Le lendemain de la publication de l’enquête, #Pfizergate affiche plusieurs milliers de mentions sur les grandes plateformes. La sphère politique s’empare alors de l’affaire, Florian Philippot et Nicolas Dupont-Aignan en tête. Les deux hommes parlent d’un scandale mondial et demandent la suspension immédiate du vaccin. La tendance monte en flèche dans la journée, devenant virale. Mais rien de « planétaire » pour autant puisque l’embrasement est avant tout franco-français, et porté par les militants anti-vax.

Le rôle d’amplification des anti-vax

En suivant le phénomène à la loupe, on observe des signes d'amplification artificielle. De nombreux comptes bombardent les réseaux de posts avec le #PfizerGate, sans même commenter l’affaire. Ce ne sont pas des robots mais bien une armée de twittos mobilisés pour créer la tendance.

Et puis il y a tous ceux qui, par leurs commentaires, manipulent l’enquête pour lui donner une dimension qu’elle n’a pas. C’est le cas de l’agence de presse russe Tass, qui titre « Les essais de Pfizer sont défectueux et falsifiés, selon le British Medical Journal ». Certains twittos vont même jusqu'à évoquer la mise en danger de milliards d’êtres humains avec le vaccin. Une façon de généraliser les manquements alors que l’enquête cible un faible échantillon.
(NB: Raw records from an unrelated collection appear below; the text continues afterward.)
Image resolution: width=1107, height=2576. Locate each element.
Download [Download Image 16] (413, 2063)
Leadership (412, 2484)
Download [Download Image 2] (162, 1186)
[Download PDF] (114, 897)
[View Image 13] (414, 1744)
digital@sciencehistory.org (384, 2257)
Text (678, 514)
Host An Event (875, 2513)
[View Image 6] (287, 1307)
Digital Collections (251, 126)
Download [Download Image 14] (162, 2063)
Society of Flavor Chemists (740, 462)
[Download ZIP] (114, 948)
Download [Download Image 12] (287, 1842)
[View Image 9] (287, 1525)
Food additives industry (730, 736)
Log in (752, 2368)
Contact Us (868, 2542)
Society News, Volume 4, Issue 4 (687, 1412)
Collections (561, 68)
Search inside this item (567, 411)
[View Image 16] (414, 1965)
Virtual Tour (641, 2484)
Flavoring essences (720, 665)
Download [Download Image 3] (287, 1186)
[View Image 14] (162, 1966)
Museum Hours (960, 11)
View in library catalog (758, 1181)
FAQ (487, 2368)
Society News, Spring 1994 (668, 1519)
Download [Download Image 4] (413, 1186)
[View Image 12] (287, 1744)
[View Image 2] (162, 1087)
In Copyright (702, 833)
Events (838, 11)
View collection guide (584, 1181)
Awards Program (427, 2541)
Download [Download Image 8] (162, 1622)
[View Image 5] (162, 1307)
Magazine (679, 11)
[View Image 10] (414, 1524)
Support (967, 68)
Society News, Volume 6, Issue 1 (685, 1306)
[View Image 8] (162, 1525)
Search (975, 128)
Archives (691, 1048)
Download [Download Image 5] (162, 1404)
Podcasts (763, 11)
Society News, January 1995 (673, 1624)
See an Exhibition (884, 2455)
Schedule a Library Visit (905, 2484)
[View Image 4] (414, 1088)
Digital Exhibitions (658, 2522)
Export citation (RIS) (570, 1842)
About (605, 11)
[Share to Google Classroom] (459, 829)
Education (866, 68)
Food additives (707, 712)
En réalité, les essais cliniques de Pfizer en phase 3 ont concerné près de 44 000 participants dans 153 centres répartis dans le monde. Les défaillances observées portent sur un groupe de 1 000 personnes. Ce qui n’est donc pas de nature à modifier le résultat global de l’essai clinique.

Une enquête incomplète

On peut également s’interroger sur la qualité de l’enquête. Celle-ci évoque une lanceuse d’alerte, mais c’est l’unique source, à part quelques témoignages anonymes. Brook Jackson, la seule citée nommément dans ce rapport, aurait passé deux semaines dans l’entreprise. Ventavia aurait décidé de se séparer de son employée, le jour où elle a informé l’agence étasunienne du médicament (FDA) de ses observations. Le rapport évoque le mail envoyé à la FDA ainsi que d’autres documents comme des enregistrements et des photos, qui cependant ne sont pas dévoilés.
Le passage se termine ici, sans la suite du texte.